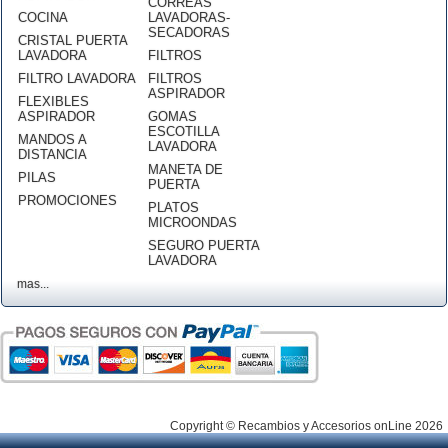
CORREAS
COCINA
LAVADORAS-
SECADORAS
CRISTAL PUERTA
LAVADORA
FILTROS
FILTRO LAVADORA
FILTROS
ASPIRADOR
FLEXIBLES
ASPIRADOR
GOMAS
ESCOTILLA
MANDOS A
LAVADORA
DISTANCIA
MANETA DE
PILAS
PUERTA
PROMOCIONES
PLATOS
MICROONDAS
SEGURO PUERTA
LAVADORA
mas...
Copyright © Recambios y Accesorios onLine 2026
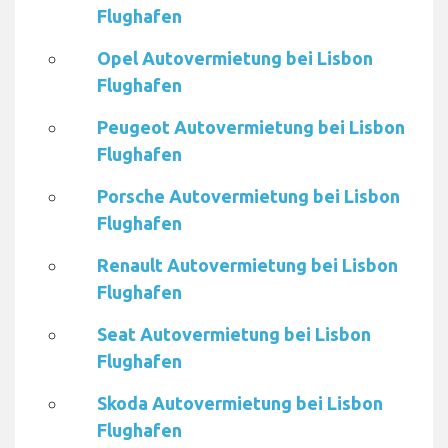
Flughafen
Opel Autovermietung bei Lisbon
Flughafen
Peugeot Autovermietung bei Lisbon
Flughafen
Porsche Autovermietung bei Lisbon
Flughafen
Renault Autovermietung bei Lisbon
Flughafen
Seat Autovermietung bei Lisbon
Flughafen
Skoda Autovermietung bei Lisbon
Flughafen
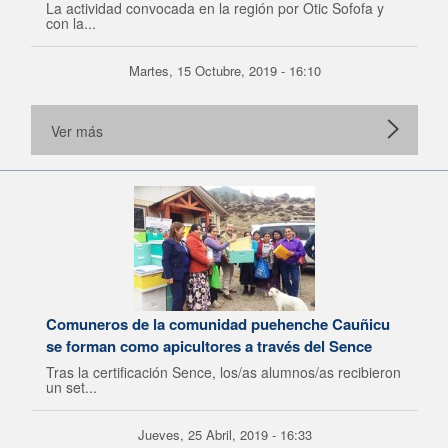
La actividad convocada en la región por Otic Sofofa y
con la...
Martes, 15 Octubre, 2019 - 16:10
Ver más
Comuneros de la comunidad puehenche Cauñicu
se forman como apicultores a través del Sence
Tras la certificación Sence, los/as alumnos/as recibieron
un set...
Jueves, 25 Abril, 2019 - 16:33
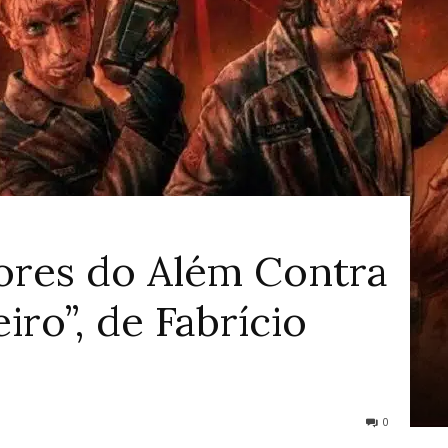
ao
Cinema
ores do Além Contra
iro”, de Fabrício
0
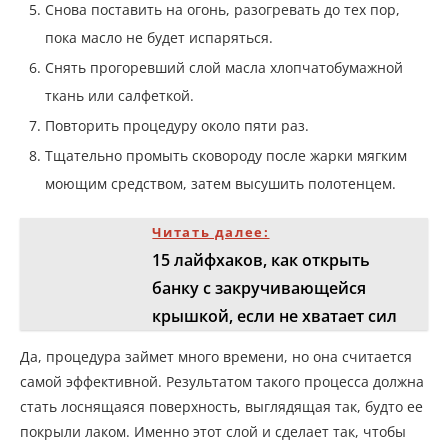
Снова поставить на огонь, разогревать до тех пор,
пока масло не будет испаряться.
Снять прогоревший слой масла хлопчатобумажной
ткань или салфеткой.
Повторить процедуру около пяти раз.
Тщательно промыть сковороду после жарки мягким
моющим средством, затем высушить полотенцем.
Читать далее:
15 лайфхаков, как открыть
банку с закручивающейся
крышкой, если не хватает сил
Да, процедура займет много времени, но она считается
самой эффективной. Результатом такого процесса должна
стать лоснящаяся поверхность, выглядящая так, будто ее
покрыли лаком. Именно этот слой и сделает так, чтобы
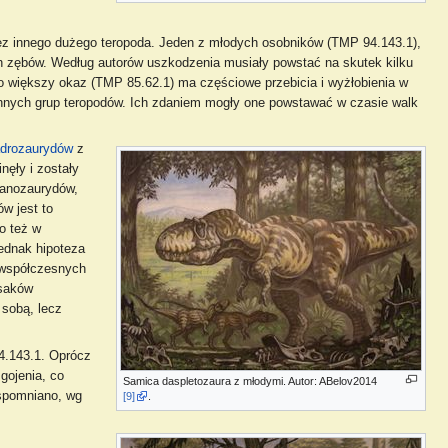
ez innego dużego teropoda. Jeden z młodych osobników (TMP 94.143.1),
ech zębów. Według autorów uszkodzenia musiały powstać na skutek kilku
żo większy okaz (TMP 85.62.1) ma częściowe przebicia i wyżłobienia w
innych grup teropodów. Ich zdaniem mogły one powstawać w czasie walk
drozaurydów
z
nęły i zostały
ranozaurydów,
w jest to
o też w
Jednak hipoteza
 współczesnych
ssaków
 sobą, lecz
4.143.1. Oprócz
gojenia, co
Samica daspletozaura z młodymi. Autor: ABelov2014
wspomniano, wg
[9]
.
--
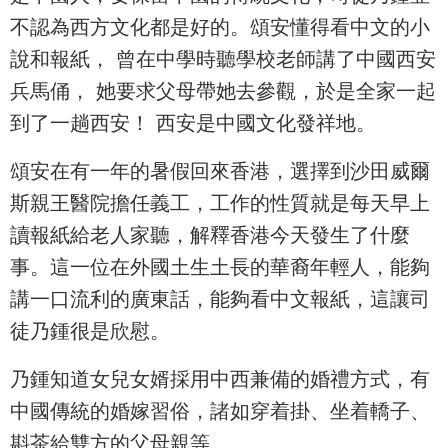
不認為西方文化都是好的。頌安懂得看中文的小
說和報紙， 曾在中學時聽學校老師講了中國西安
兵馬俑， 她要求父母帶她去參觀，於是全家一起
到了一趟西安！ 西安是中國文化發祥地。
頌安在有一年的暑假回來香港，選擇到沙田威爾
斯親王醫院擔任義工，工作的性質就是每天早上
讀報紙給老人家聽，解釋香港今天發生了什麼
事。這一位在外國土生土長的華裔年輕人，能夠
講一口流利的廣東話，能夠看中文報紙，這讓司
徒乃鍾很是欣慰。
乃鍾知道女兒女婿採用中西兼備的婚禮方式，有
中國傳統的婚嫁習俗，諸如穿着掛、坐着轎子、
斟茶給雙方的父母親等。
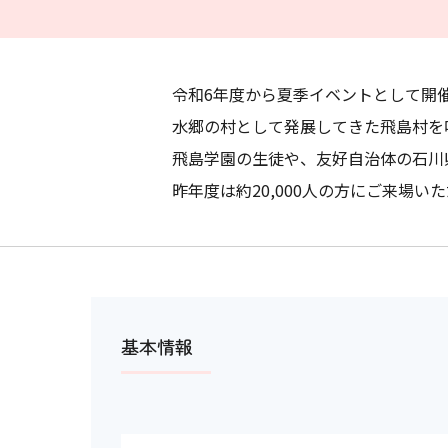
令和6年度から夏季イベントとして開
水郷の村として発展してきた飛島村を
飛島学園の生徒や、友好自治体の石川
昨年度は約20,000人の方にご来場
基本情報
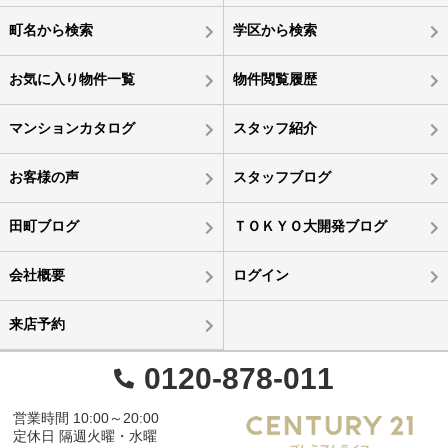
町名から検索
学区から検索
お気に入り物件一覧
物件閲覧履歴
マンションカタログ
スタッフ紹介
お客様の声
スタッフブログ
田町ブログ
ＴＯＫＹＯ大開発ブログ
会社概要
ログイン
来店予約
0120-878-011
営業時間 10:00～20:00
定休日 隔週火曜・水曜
* * *
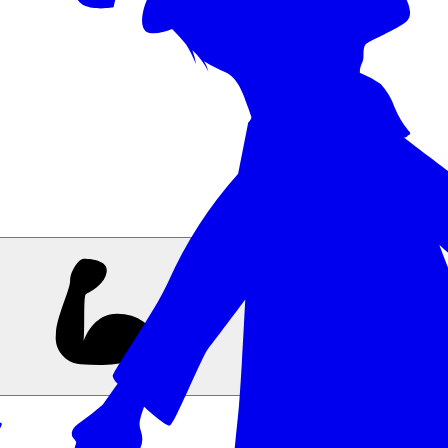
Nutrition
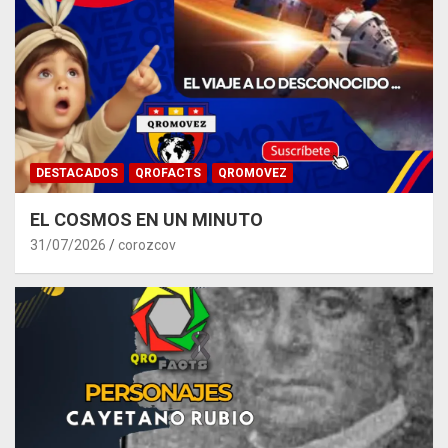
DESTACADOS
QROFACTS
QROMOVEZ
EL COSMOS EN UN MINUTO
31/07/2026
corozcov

YOUR TASK →
In the data above, retype only the stretch from the line with "Martes, 15 Octubre, 2019 - 16:10" through the line with "Снова поставить на", word for word, and skip any pictures.

WRITTEN REPLY →
Martes, 15 Octubre, 2019 - 16:10
Ver más
Comuneros de la comunidad puehenche Cauñicu
se forman como apicultores a través del Sence
Tras la certificación Sence, los/as alumnos/as recibieron
un set...
Jueves, 25 Abril, 2019 - 16:33
ao
Cinema
ores do Além Contra
iro”, de Fabrício
0
Снова поставить на огонь, разогревать до тех пор,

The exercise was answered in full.